I've read many blog and articles concerning the benefits and drawbacks of Amazon . com EC2 versus Microsoft Azure (and Google's Application Engine). However, I'm attempting to choose which would better suite my particular situation.

I've got a data set - which may be regarded as a typical table from the format:

[id]  [title]  [d0]  [d1]  [d2] .. [d63]


     Name1   .43 -.22  .11   -.81

1     Name2   .23  .65  .62    .41

2     Name3  -.13 -.23  .17    .00


N     NameN   .43 -.23  .12    .01

I ultimately wish to accomplish something which (despite my final selected stack) would associate for an SQL Choose statement much like:

Choose title FROM [table] WHERE (d0*QueryParameter1) + (d1*QueryParameter1) +(d2*QueryParameter2) + ... + (dN*QueryParameterN) < .5

where QueryParameter1,2,N are parameters provided at runtime, and alter every time the totally run (so caching is unthinkable).

My primary problem is using the speed from the query, so I'd like suggestions about which cloud stack option provides the quickest query result possible.

I'm able to do that various ways:

  • (1) Use SQL Azure, just like the query lies above. I've attempted this process, and also the queries can be very slow not surprisingly since SQL only provides you with just one instance. I'm able to spin up multiple cases of SQL and shard the information, but that will get real costly here real quick.
  • (2) Use Azure Storage Tables. Writers claim storage tables are faster generally, but would this still be for my query needs?
  • (3) Use EC2 and spin up several instances with MySQL, possibly integrating sharding to new instances (cost increases though).
  • (4) Use EC2 with MongoDB, as I have see clearly is faster than MySQL. Again this really is most likely determined by the kind of query.
  • (5) Google AppEngine. I am not necessarily sure how GAE works with this particular query structure, however i guess this is exactly why I'm searching for opinions.

I would like to get the best stack combination to optimize my specific need (layed out through the pseudo SQL query above).

Does anybody have experience of this? Which stack option would increase the risk for quickest query that contains many math operators within the WHERE clause?

Cheers, Brett

Your kind of query with dynamic coefficients (weights) will need the whole table to become scanned on every query.
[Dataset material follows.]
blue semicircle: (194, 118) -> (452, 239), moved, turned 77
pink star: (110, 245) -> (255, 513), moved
A SQL database engine won't assist you to here, because there's really nothing the query optimizer can perform.

Quite simply, the thing you need isn't a SQL database, however , a "NoSQL" database which really maximizes table/row use of the quickest speed possible. Which means you really should not need to try SQL Azure and MySQL to discover this area of the answer.

Also, each row inside your kind of totally completely independent from one another, therefore it gives itself to simple parallelism. The selection of platform ought to be whichever provides you with:

  1. Table/row scan in the quickest speed
  2. Capability to highly parallelize your operation

Each platform you pointed out provides you with capability to store immeasureable blob or table-like data for extremely fast scan retrieval (e.g. table storage in Azure). Each also provides you with a chance to "spin up" multiple instances to process them in parallel. It is dependent which programming atmosphere you are preferred in (e.g. Java in the search enginesOrAmazon . com, .Internet in Azure). Essentially all of them perform the same factor.
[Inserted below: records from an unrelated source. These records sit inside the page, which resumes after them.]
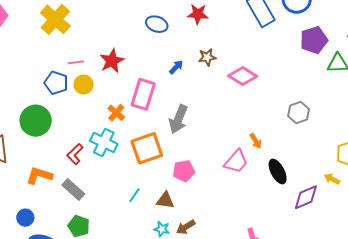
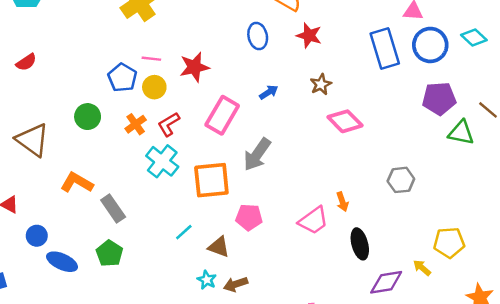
blue ellipse: (157, 24) -> (258, 36), turned 45
brown star: (207, 57) -> (321, 84), moved, turned -30
orange cross: (116, 113) -> (136, 124), moved
green circle: (36, 121) -> (88, 117), size x0.7
red L-shape: (75, 154) -> (169, 124), moved
blue circle: (25, 218) -> (37, 236), moved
My own recommendation is Azure, as you're able to:

  1. Store massive levels of data in "table storage", enhanced for fast scan retrieval, and partitioned (e.g. over d0 ranges) for optimal parallelism
  2. Dynamically "spin up" as numerous compute instances as you desire to process the information in parallel
  3. Queueing systems to synchronize the outcomes collation

Azure does that which you requires in an exceedingly "no-extras" way -- supplying sufficient infrastructure to do your work, and absolutely nothing more.